Microsoft will stop operating the RoboVM service for turning Java-based applications into native mobile apps for iOS and Android. After April 30, 2017, developers’ subscriptions to the service will not work.

The news comes two months after Microsoft announced that it had bought Xamarin, a startup whose software converts C# code into mobile app code. Xamarin itself said it had bought RoboVM in October.

“Over the past few weeks, we’ve been working with the teams at Xamarin and Microsoft to assess the technology and business conditions of RoboVM to determine the path forward for the products,” RoboVM cofounder and CEO Henric Müller wrote yesterday on the RoboVM blog. “After looking at the complete landscape for mobile development with Java, the decision has been made to wind down development of RoboVM.”

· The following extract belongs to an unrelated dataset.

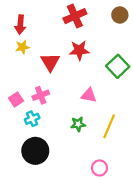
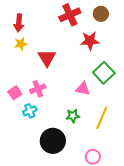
brown circle: (120, 15) -> (101, 14), moved
red star: (79, 50) -> (90, 41), moved
green square: (118, 66) -> (104, 73), moved
black circle: (35, 151) -> (53, 141), moved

This is a bit startling, given that it really hasn’t been that long since RoboVM was feeling optimistic about how much impact it would gain from being acquired by Xamarin.

“Xamarin’s market-leading position in enterprise mobility means that we will be able to scale our reach and enable mobile success for millions of developers,” Müller was quoted as saying in the statement on Xamarin’s purchase of RoboVM.

Microsoft’s decision to end RoboVM is also surprising because Microsoft has been doing more and more to support cross-platform app development, with Xamarin serving as one example.

Fortunately for Java enterprise developers, there are a number of alternatives, although Müller specifically called out the open-source libGDX library. RoboVM itself suspended open-source development last year.